Information and Communication Engineering, Electronics Information Engineering College, Changchun University of Science and Technology, Changchun 130022, China.
Electrical and Electronic Teaching Center, Electronics Information Engineering College, Changchun University, Changchun 130022, China.
Sensors (Basel). 2022 Feb 6;22(3):1237. doi: 10.3390/s22031237.

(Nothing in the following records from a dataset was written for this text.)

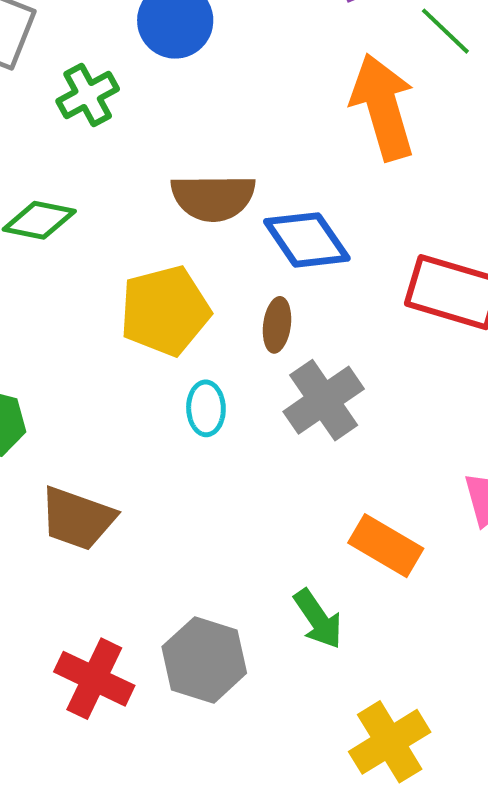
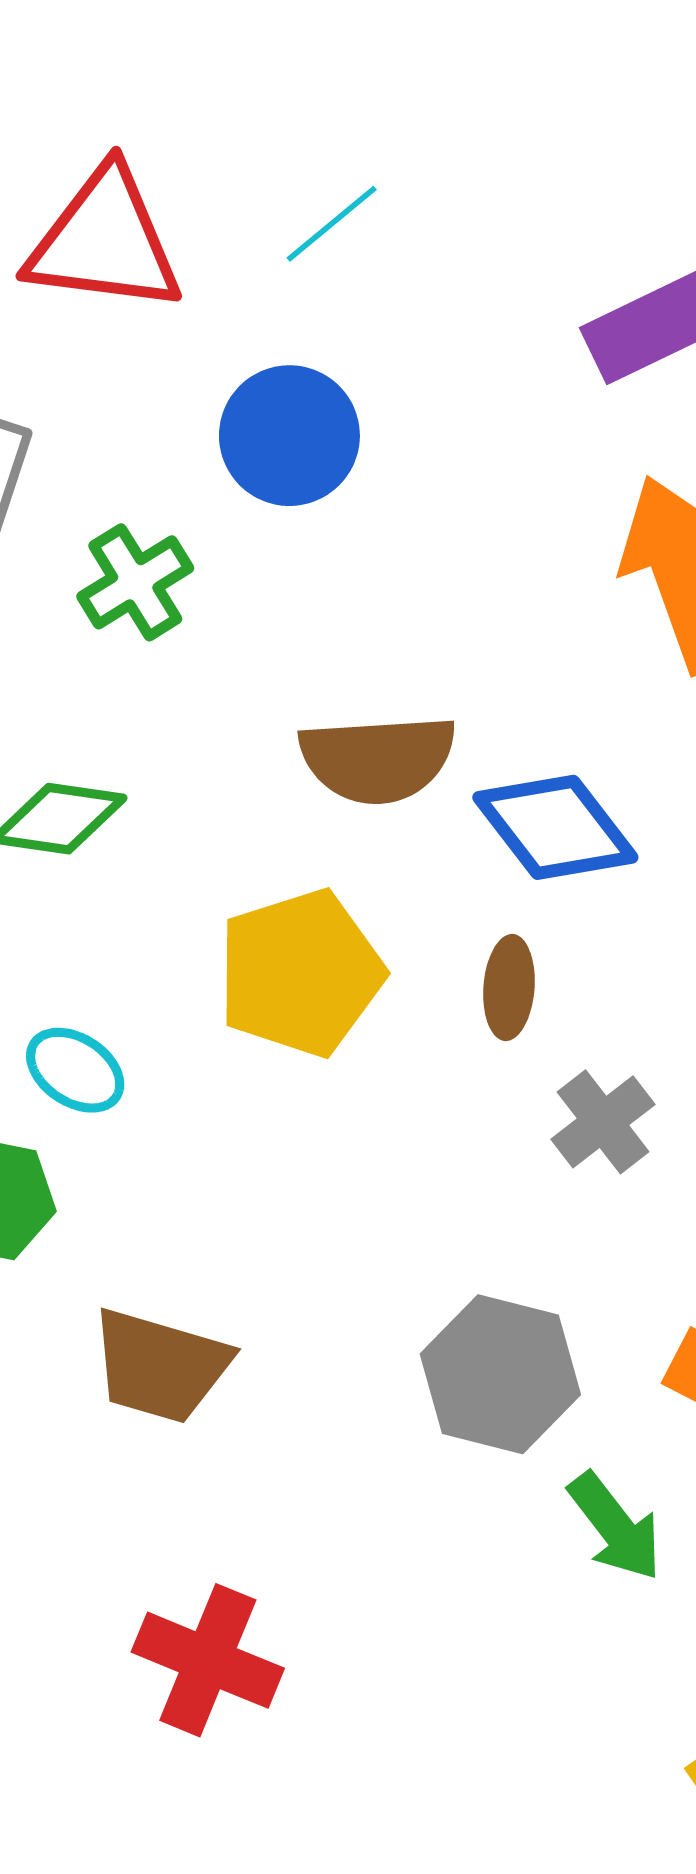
gray cross: (324, 400) -> (603, 1122), size x0.7
cyan ellipse: (206, 408) -> (75, 1070), moved, turned -52
gray hexagon: (204, 660) -> (500, 1374), moved

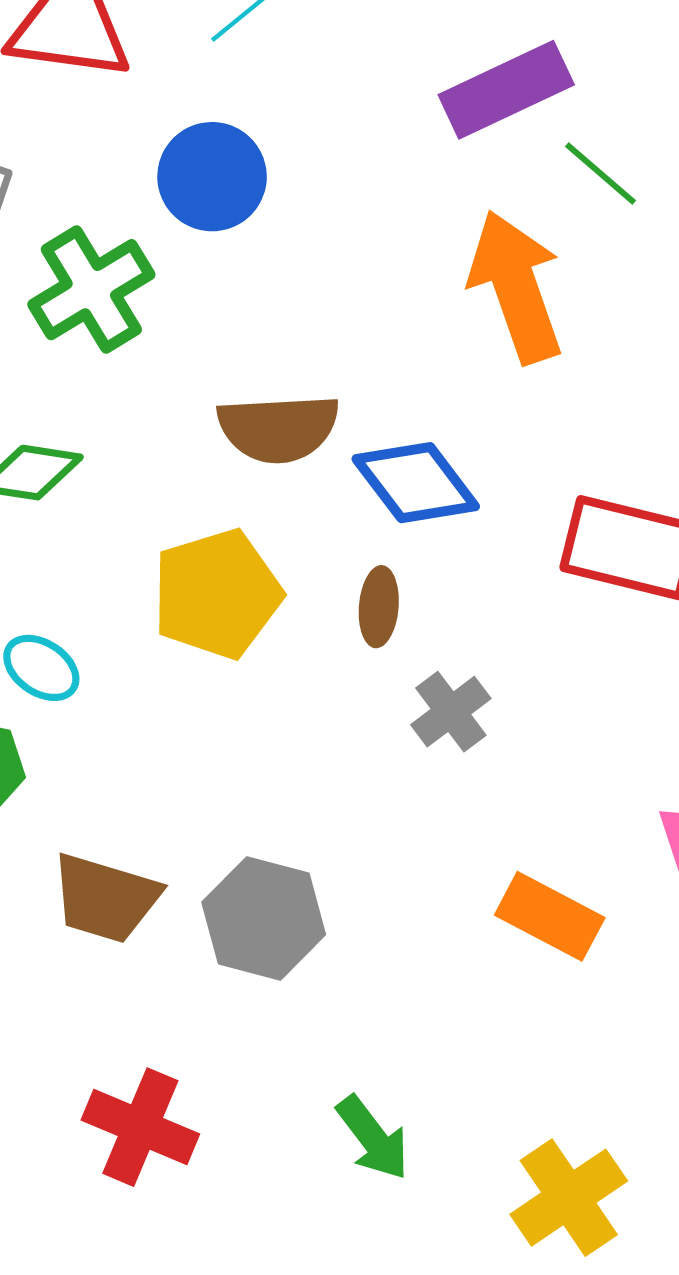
green cross: (135, 582) -> (91, 290), size x1.4
gray hexagon: (500, 1374) -> (264, 918), moved
green arrow: (615, 1527) -> (373, 1138), moved

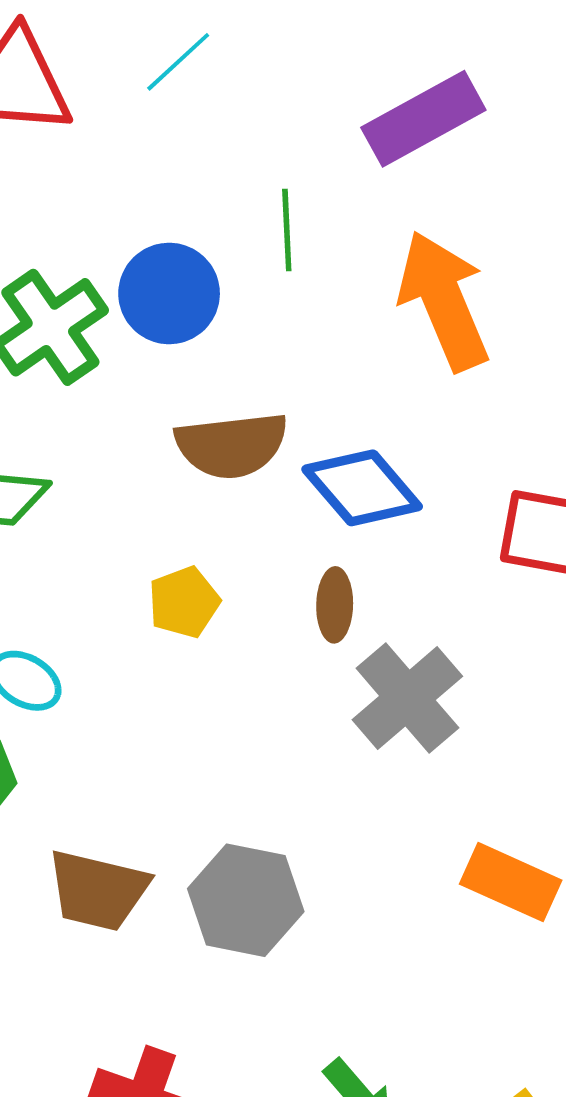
green line: (601, 173) -> (287, 230), moved, turned 50
blue circle: (212, 177) -> (169, 293), moved
yellow pentagon: (217, 594) -> (184, 602), size x0.6
gray cross: (451, 712) -> (407, 698), size x1.5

Fourier ptychographic microscopy (FPM) is a potential imaging technique, which is used to achieve wide field-of-view (FOV), high-resolution and quantitative phase information. The LED array is used to irradiate the samples from different angles to obtain the corresponding low-resolution intensity images. However, the performance of reconstruction still suffers from noise and image data redundancy, which needs to be considered. In this paper, we present a novel Fourier ptychographic microscopy imaging reconstruction method based on a deep multi-feature transfer network, which can achieve good anti-noise performance and realize high-resolution reconstruction with reduced image data. First, in this paper, the image features are deeply extracted through transfer learning ResNet50, Xception and DenseNet121 networks, and utilize the complementarity of deep multiple features and adopt cascaded feature fusion strategy for channel merging to improve the quality of image reconstruction; then the pre-upsampling is used to reconstruct the network to improve the texture details of the high-resolution reconstructed image. We validate the performance of the reported method via both simulation and experiment. The model has good robustness to noise and blurred images. Better reconstruction results are obtained under the conditions of short time and low resolution. We hope that the end-to-end mapping method of neural network can provide a neural-network perspective to solve the FPM reconstruction.
傅里叶叠层显微镜(Fourier ptychographic microscopy,FPM)是一种潜在的成像技术,用于实现大视场(field-of-view,FOV)、高分辨率和定量相位信息。LED 阵列用于从不同角度照射样品,以获得相应的低分辨率强度图像。然而,重建的性能仍然受到噪声和图像数据冗余的影响,这需要加以考虑。在本文中,我们提出了一种基于深度多特征传递网络的新型傅里叶叠层显微镜成像重建方法,该方法可以实现良好的抗噪声性能,并通过减少图像数据实现高分辨率重建。首先,本文通过迁移学习 ResNet50、Xception 和 DenseNet121 网络对图像特征进行深度提取,并利用深度多特征的互补性,采用级联特征融合策略进行通道融合,以提高图像重建质量;然后采用预上采样对网络进行重建,以提高高分辨率重建图像的纹理细节。通过模拟和实验验证了所提出方法的性能。该模型对噪声和模糊图像具有良好的鲁棒性。在短时间和低分辨率的条件下,可以获得更好的重建结果。我们希望神经网络的端到端映射方法能够为 FPM 重建提供一种神经网络的视角。